**THE PROBLEM:** Pull out every line in the data that has the string "lashes" in it.

**SOURCE MATERIAL:**
/---
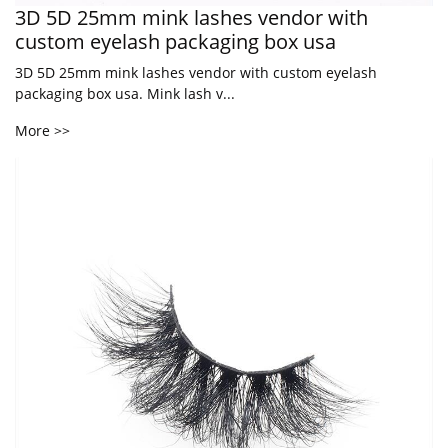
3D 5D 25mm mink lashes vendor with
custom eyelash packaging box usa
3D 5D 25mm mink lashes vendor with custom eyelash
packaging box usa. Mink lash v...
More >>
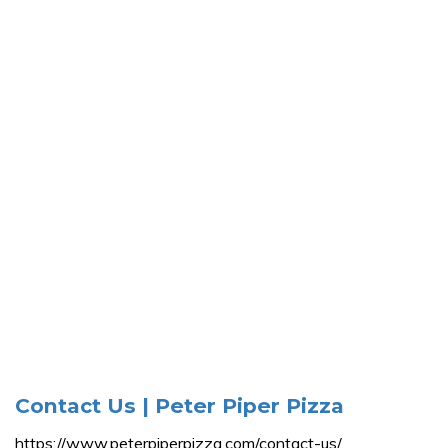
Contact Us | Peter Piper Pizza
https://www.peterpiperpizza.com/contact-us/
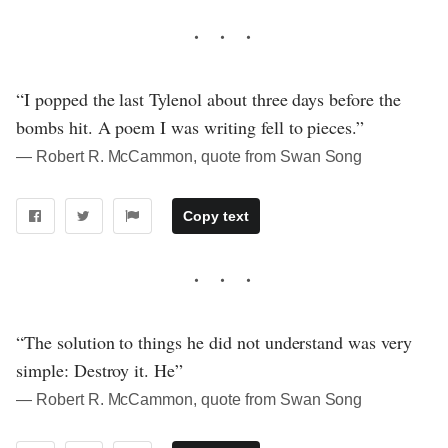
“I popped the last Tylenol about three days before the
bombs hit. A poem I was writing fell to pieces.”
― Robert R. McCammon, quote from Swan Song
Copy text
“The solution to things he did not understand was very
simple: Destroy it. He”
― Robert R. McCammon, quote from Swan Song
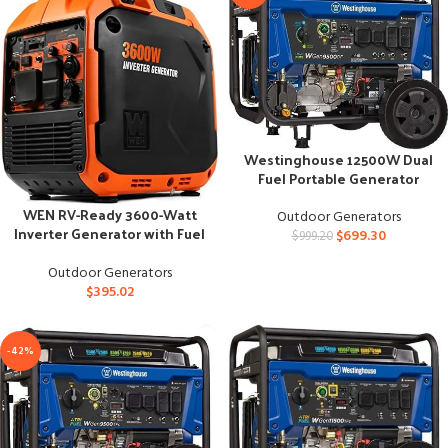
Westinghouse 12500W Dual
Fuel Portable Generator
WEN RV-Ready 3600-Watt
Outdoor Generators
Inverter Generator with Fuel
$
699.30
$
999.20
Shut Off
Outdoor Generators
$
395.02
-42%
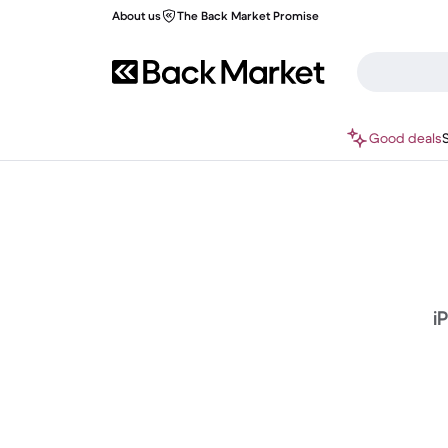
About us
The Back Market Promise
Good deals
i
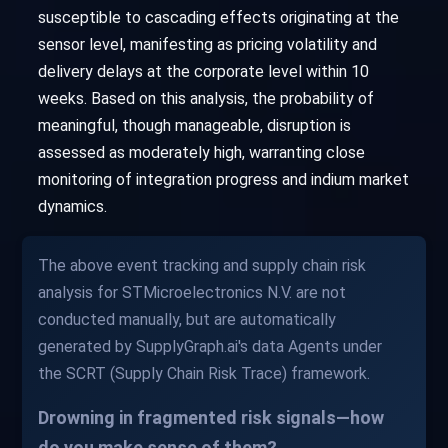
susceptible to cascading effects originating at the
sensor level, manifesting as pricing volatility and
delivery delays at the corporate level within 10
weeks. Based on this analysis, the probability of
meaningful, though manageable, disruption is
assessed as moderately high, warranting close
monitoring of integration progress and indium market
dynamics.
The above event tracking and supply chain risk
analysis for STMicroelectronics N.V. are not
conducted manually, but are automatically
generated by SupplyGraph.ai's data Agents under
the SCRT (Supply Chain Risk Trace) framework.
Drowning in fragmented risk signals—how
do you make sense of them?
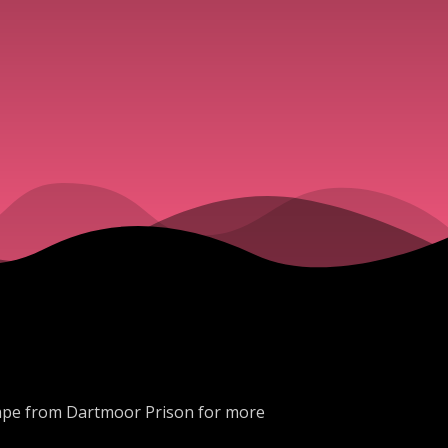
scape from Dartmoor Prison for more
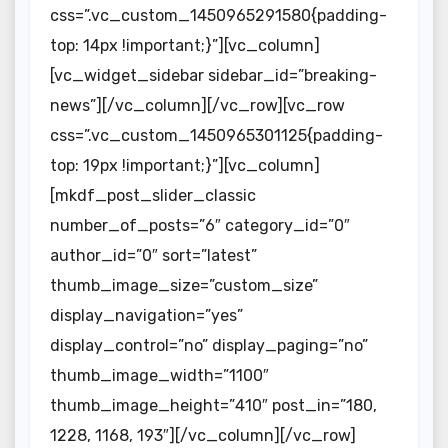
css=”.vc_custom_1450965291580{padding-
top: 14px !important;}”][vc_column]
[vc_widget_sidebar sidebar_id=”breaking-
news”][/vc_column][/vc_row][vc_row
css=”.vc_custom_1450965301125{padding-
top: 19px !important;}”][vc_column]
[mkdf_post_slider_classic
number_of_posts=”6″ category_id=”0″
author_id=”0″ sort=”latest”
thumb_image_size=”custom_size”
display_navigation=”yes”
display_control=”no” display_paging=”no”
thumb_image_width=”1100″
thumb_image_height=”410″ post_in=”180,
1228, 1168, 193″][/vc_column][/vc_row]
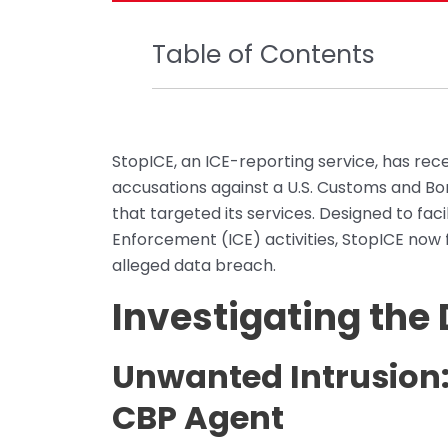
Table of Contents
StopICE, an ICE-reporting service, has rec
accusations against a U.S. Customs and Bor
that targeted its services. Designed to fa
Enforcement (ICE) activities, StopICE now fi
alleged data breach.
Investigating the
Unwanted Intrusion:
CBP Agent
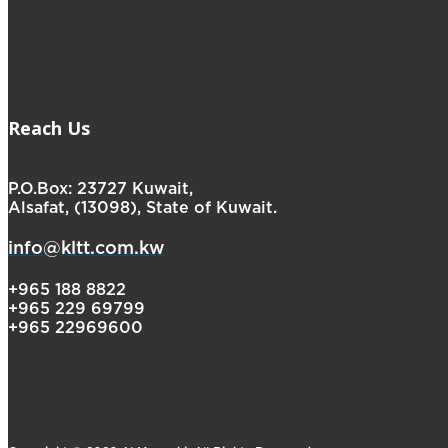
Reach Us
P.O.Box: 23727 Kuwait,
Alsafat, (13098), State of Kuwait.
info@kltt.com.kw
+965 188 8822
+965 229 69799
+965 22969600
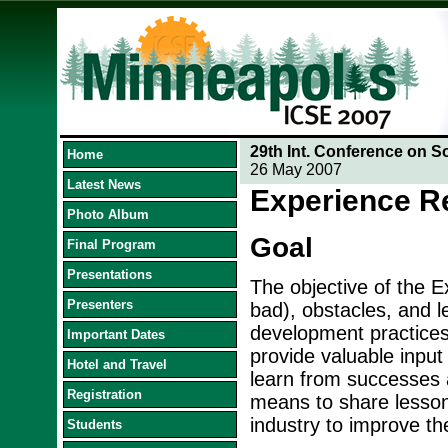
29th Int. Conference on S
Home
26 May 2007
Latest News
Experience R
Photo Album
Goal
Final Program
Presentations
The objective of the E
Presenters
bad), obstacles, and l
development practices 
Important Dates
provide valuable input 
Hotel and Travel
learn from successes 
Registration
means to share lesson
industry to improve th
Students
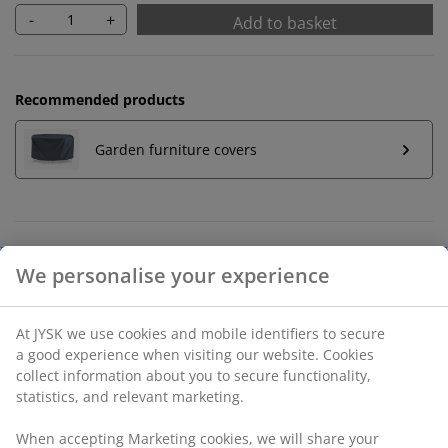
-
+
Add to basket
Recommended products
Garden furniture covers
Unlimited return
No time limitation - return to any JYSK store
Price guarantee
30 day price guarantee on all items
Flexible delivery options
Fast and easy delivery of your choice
\---
**RESULT OF THE TASK:**
3D 5D 25mm mink lashes vendor with
3D 5D 25mm mink lashes vendor with custom eyelash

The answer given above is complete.